Input material Block Start

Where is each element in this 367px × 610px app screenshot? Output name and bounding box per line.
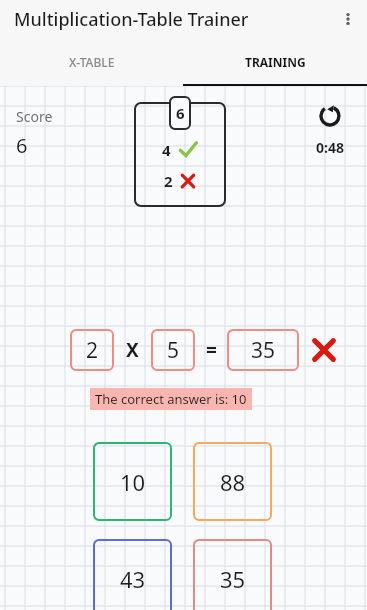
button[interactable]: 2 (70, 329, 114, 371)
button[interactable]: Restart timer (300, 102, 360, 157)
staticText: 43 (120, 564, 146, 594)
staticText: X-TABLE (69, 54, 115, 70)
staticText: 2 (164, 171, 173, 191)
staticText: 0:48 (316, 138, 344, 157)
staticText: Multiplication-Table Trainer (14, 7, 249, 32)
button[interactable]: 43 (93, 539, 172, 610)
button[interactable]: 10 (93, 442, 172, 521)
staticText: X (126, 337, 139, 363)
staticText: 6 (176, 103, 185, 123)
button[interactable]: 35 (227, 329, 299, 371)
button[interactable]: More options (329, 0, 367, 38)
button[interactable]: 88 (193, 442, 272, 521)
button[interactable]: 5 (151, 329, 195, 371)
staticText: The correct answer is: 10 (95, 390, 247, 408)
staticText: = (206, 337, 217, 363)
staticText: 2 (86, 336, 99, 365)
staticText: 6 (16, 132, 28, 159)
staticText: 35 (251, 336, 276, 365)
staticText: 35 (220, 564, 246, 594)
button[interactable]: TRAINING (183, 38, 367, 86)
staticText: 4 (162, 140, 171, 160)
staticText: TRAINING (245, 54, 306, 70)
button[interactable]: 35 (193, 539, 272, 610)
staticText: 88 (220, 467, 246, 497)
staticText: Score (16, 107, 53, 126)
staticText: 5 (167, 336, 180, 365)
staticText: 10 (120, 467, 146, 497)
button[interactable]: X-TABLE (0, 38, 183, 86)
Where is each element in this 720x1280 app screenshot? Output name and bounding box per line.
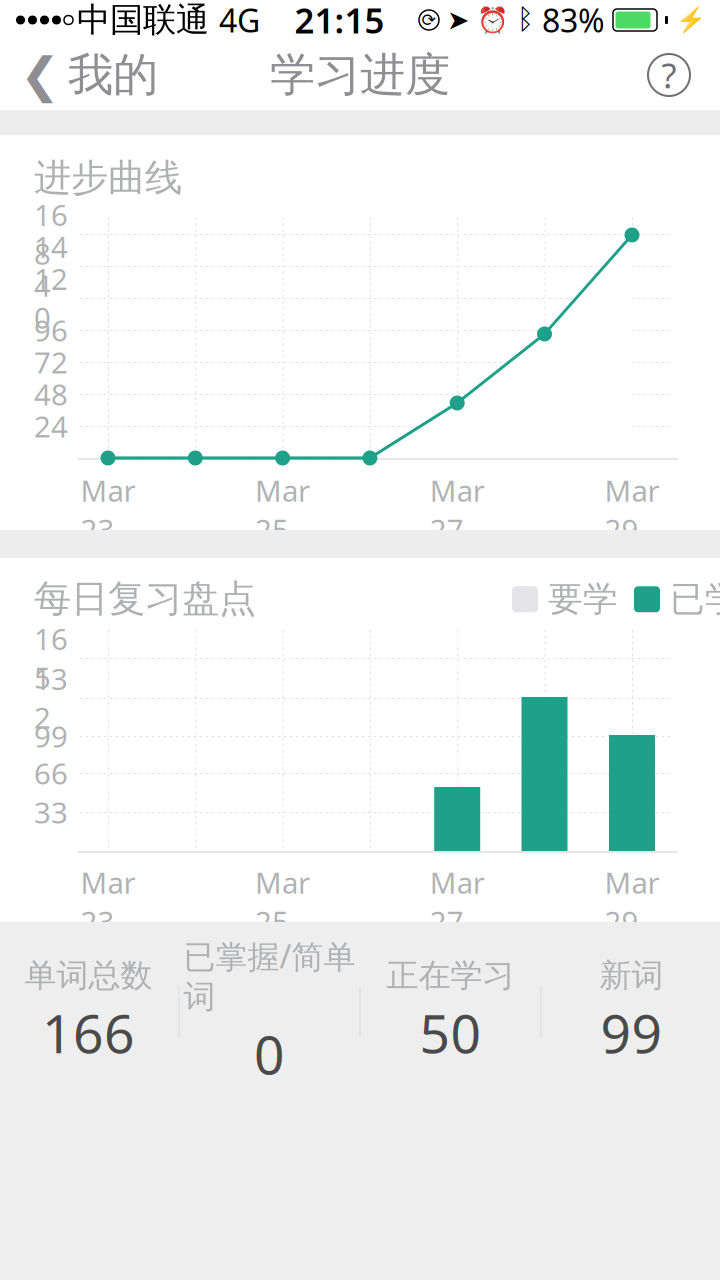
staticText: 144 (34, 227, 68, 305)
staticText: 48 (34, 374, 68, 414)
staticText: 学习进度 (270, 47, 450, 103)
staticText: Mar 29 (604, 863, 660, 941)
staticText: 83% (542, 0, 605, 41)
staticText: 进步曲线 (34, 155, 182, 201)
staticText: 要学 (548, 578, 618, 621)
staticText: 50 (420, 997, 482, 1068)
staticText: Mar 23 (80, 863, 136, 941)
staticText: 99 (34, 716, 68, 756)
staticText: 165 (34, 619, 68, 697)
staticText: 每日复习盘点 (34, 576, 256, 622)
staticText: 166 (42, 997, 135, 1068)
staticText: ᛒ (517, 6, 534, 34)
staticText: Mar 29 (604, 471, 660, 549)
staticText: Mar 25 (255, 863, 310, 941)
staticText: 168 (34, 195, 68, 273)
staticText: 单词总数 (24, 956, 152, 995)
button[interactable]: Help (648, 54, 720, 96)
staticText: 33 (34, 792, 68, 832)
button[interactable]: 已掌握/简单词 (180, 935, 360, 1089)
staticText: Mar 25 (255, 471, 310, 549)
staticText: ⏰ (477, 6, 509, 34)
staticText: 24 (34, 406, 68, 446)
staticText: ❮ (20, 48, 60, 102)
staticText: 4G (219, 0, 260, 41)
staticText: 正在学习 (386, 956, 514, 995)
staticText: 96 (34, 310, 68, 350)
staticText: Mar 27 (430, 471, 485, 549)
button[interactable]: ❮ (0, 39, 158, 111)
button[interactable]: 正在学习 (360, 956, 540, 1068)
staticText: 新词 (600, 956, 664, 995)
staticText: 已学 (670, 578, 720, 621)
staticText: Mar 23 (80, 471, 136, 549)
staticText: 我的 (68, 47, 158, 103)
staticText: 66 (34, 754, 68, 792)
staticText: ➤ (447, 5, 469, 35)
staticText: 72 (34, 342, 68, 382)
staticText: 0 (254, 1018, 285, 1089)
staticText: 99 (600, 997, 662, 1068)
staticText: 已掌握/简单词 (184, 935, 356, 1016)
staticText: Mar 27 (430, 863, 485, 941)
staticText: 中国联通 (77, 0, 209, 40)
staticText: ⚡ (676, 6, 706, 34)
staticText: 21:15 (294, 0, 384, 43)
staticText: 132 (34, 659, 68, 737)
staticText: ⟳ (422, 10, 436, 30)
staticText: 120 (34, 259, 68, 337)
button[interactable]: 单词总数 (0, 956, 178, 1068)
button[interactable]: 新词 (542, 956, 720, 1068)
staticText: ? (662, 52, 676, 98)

Input material Block End

▸ **Work required**
In case the records contain pictures, keep those out and repeat the rest exactly.

▸ **Reply to the task**
Where is each element in this 367px × 610px app screenshot? Output name and bounding box per line.
button[interactable]: 2 (70, 329, 114, 371)
button[interactable]: Restart timer (300, 102, 360, 157)
staticText: 43 (120, 564, 146, 594)
staticText: X-TABLE (69, 54, 115, 70)
staticText: 2 (164, 171, 173, 191)
staticText: 0:48 (316, 138, 344, 157)
staticText: Multiplication-Table Trainer (14, 7, 249, 32)
button[interactable]: 43 (93, 539, 172, 610)
button[interactable]: 10 (93, 442, 172, 521)
staticText: X (126, 337, 139, 363)
staticText: 6 (176, 103, 185, 123)
button[interactable]: 35 (227, 329, 299, 371)
button[interactable]: More options (329, 0, 367, 38)
button[interactable]: 88 (193, 442, 272, 521)
button[interactable]: 5 (151, 329, 195, 371)
staticText: The correct answer is: 10 (95, 390, 247, 408)
staticText: = (206, 337, 217, 363)
staticText: 2 (86, 336, 99, 365)
staticText: 6 (16, 132, 28, 159)
staticText: 35 (251, 336, 276, 365)
staticText: 35 (220, 564, 246, 594)
button[interactable]: TRAINING (183, 38, 367, 86)
staticText: 4 (162, 140, 171, 160)
staticText: TRAINING (245, 54, 306, 70)
button[interactable]: 35 (193, 539, 272, 610)
staticText: 88 (220, 467, 246, 497)
staticText: Score (16, 107, 53, 126)
staticText: 5 (167, 336, 180, 365)
staticText: 10 (120, 467, 146, 497)
button[interactable]: X-TABLE (0, 38, 183, 86)
Where is each element in this 720x1280 app screenshot? Output name and bounding box per line.
staticText: 144 (34, 227, 68, 305)
staticText: 48 (34, 374, 68, 414)
staticText: 学习进度 (270, 47, 450, 103)
staticText: Mar 29 (604, 863, 660, 941)
staticText: 83% (542, 0, 605, 41)
staticText: 进步曲线 (34, 155, 182, 201)
staticText: 要学 (548, 578, 618, 621)
staticText: 50 (420, 997, 482, 1068)
staticText: Mar 23 (80, 863, 136, 941)
staticText: 99 (34, 716, 68, 756)
staticText: 165 (34, 619, 68, 697)
staticText: 每日复习盘点 (34, 576, 256, 622)
staticText: 166 (42, 997, 135, 1068)
staticText: ᛒ (517, 6, 534, 34)
staticText: Mar 29 (604, 471, 660, 549)
staticText: Mar 25 (255, 863, 310, 941)
staticText: 168 (34, 195, 68, 273)
staticText: 单词总数 (24, 956, 152, 995)
button[interactable]: Help (648, 54, 720, 96)
staticText: 33 (34, 792, 68, 832)
button[interactable]: 已掌握/简单词 (180, 935, 360, 1089)
staticText: Mar 25 (255, 471, 310, 549)
staticText: ⏰ (477, 6, 509, 34)
staticText: 24 (34, 406, 68, 446)
staticText: ❮ (20, 48, 60, 102)
staticText: 4G (219, 0, 260, 41)
staticText: 正在学习 (386, 956, 514, 995)
staticText: 96 (34, 310, 68, 350)
staticText: Mar 27 (430, 471, 485, 549)
button[interactable]: ❮ (0, 39, 158, 111)
button[interactable]: 正在学习 (360, 956, 540, 1068)
staticText: 新词 (600, 956, 664, 995)
staticText: 已学 (670, 578, 720, 621)
staticText: Mar 23 (80, 471, 136, 549)
staticText: 我的 (68, 47, 158, 103)
staticText: 66 (34, 754, 68, 792)
staticText: ➤ (447, 5, 469, 35)
staticText: 72 (34, 342, 68, 382)
staticText: 0 (254, 1018, 285, 1089)
staticText: 99 (600, 997, 662, 1068)
staticText: 已掌握/简单词 (184, 935, 356, 1016)
staticText: Mar 27 (430, 863, 485, 941)
staticText: 中国联通 (77, 0, 209, 40)
staticText: ⚡ (676, 6, 706, 34)
staticText: 21:15 (294, 0, 384, 43)
staticText: 132 (34, 659, 68, 737)
staticText: ⟳ (422, 10, 436, 30)
staticText: 120 (34, 259, 68, 337)
button[interactable]: 单词总数 (0, 956, 178, 1068)
button[interactable]: 新词 (542, 956, 720, 1068)
staticText: ? (662, 52, 676, 98)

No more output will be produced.